Archive for the 'Technical' Category

Total File Sizes by Extension

Tuesday, September 2nd, 2008

Every so often I have a brief love affair with awk. Today I got curious about the file sizes beneath a directory. In particular I wanted to see the totals by file extension. I did a quick search but came up with nothing. I decided that even if there is something out there to do the job, it'd be a lot more fun to do it myself. Tada:

ls -Rl | \
grep ^- | \
awk \
'{ split($9,e,"."); \
exts[e[length(e)==1?2:length(e)]]+=$5 } \
END \
{ for (ext in exts) printf "%10d %s\n", exts[ext], ext }' | \
sort

Yeah, there's an ugly hack in there to deal with file names that either have no extension or multiple dots in their name.

As an added bonus, looking at the previous post on awk got me all pissed off about "smart quotes" in WordPress blogs and the problems they cause when copying and pasting code examples. So, out they go.

Share

Interminably Long Timeouts for META-INF Under IIS

Wednesday, August 27th, 2008

How's that for a catchy title? To recap recent events: I'm working on speeding up a Java applet, sloppy code in applet libraries try to load resources from the server which then 404, you can avoid this by setting the codebase_lookup property to false in the applet tag, and finally eliminating 23 megs of invisible data can help speed up downloading. Now that we're all caught up, let's turn to today's adventure: "deployment nightmares" OR "why the hell doesn't my test environment match production?"

Applet Won't Load

I finally got the applet to the "good enough for government work" level of load-time performance. Understand that I don't even work on any of the code in the applet, I'm just trying to optimize what's there and how it's delivered from the server. Today was the day we decided to quietly deploy to production.
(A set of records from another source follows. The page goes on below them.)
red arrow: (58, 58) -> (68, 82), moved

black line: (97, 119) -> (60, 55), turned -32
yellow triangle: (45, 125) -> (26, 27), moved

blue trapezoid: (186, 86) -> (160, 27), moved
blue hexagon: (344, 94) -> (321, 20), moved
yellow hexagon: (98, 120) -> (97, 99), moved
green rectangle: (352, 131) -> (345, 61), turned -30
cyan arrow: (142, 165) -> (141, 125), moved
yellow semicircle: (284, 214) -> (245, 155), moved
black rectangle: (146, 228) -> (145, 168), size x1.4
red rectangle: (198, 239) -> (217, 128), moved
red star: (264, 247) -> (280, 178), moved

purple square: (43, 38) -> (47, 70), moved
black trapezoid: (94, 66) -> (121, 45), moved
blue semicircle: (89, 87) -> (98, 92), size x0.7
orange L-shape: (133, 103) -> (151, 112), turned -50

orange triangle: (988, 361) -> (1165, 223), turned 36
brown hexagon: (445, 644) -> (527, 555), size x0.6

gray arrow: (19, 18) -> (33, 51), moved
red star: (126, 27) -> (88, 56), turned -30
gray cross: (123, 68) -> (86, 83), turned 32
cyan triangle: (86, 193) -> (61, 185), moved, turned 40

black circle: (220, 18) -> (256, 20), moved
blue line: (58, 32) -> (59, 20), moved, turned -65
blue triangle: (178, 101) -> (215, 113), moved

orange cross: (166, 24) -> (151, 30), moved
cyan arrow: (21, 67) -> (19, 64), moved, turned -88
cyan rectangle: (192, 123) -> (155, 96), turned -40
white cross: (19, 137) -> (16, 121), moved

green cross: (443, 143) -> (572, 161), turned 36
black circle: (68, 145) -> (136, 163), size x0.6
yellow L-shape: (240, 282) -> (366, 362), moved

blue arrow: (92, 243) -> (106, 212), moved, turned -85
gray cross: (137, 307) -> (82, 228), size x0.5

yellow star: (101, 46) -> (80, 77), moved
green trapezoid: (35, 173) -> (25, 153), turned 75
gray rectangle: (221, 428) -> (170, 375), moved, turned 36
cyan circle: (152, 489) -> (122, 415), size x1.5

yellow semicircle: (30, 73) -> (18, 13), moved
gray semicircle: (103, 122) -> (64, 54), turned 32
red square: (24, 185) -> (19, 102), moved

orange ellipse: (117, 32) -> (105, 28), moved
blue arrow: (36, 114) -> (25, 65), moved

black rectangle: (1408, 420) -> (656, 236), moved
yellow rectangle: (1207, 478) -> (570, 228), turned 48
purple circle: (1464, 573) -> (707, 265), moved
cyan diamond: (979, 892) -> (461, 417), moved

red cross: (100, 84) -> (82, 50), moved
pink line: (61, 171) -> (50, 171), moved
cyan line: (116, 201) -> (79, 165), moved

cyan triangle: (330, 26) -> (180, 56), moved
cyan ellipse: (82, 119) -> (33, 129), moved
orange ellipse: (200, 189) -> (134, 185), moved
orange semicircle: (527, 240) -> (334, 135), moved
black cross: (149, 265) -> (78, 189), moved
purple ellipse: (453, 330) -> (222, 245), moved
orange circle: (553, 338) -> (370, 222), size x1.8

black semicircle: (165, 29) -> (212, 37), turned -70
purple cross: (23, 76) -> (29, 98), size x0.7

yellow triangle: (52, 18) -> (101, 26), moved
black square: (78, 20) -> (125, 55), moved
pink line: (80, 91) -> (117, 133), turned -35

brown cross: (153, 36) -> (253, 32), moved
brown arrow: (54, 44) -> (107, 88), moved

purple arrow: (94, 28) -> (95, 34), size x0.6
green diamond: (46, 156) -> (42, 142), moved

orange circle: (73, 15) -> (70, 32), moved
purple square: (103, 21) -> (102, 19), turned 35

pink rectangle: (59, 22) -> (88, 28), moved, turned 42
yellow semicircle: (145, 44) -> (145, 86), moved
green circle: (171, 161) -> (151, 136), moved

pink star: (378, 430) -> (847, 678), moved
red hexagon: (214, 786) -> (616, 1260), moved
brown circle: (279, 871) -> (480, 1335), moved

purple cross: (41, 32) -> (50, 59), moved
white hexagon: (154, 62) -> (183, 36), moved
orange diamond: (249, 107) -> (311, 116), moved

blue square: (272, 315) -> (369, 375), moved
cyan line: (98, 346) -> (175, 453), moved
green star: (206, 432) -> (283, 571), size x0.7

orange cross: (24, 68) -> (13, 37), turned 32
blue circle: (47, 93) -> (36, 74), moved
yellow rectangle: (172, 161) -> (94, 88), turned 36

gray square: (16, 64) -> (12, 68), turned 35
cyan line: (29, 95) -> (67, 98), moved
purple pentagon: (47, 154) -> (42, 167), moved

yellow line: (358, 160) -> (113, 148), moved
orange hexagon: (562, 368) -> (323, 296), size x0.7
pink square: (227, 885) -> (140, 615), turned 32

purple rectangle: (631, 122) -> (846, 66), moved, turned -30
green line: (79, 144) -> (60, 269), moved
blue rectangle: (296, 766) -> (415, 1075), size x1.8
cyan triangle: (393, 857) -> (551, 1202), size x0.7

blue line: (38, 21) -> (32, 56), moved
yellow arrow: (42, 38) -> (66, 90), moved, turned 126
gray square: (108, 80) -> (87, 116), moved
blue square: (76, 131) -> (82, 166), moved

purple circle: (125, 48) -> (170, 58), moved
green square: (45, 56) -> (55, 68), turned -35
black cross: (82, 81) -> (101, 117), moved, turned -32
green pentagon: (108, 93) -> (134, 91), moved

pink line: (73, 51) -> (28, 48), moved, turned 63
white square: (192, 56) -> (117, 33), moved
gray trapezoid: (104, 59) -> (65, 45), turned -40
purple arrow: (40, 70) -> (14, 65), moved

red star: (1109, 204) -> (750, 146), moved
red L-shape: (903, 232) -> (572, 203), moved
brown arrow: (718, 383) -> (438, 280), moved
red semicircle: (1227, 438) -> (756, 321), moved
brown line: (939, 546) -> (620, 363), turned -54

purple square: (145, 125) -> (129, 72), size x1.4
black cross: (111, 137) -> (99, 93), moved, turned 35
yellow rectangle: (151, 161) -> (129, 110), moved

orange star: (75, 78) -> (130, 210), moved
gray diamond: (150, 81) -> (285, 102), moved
The first sign of a problem was when the Apple guys came into the office. The applet wouldn't load for them in either Safari, Firefox 2, or Firefox 3. However, it worked fine on every server they tried except the production server. While trying to figure out what was going on it turned out that the issue had to do with all machines using JRE 1.5 regardless of OS or browser. They all worked against every server except production.

Differences Between Production and Test Environments

In production we have some sort of load balancer, Tomcat is behind IIS, and it's an external network. Nothing in our test environment has a load balancer in front of it, only one machine has IIS but works fine, and my external EC2 deployment is obviously off our network. I'm not sure why we don't mirror as much of this as possible in our test environment, but we don't.

Now back to the bug. Turning off the load balancer had no effect. Eventually, someone let their browser sit long enough to see that the applet did in fact load. It just took around 10 minutes. I finally noticed that the Java console would hang on different non-existent resources it tried to load from the server. I used cURL to retrieve the URL and had to wait 2 minutes until it returned an empty reply. Most non-existent resources timed out immediately. Only URLs that contained META-INF or WEB-INF would hang.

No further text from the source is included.